(Data provided begins)
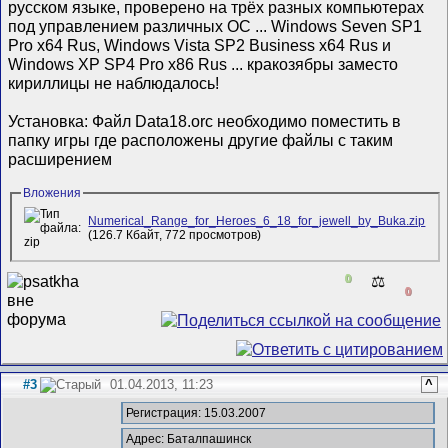
русском языке, проверено на трёх разных компьютерах
под управлением различных ОС ... Windows Seven SP1
Pro x64 Rus, Windows Vista SP2 Business x64 Rus и
Windows XP SP4 Pro x86 Rus ... кракозябры заместо
кириллицы не наблюдалось!
Установка: Файл Data18.orc необходимо поместить в
папку игры где расположены другие файлы с таким
расширением
Вложения
Numerical_Range_for_Heroes_6_18_for_jewell_by_Buka.zip
(126.7 Кбайт, 772 просмотров)
0
⚖️
0
#3
01.04.2013, 11:23
^
Регистрация: 15.03.2007
Адрес: Баталпашинск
(Data provided ends)
→ Exercise directions:
The answer should consist only of the lines from the one with "под управлением различных" to the final line of the records above, retyped word for word.

→ Solution to the exercise:
под управлением различных ОС ... Windows Seven SP1
Pro x64 Rus, Windows Vista SP2 Business x64 Rus и
Windows XP SP4 Pro x86 Rus ... кракозябры заместо
кириллицы не наблюдалось!
Установка: Файл Data18.orc необходимо поместить в
папку игры где расположены другие файлы с таким
расширением
Вложения
Numerical_Range_for_Heroes_6_18_for_jewell_by_Buka.zip
(126.7 Кбайт, 772 просмотров)
0
⚖️
0
#3
01.04.2013, 11:23
^
Регистрация: 15.03.2007
Адрес: Баталпашинск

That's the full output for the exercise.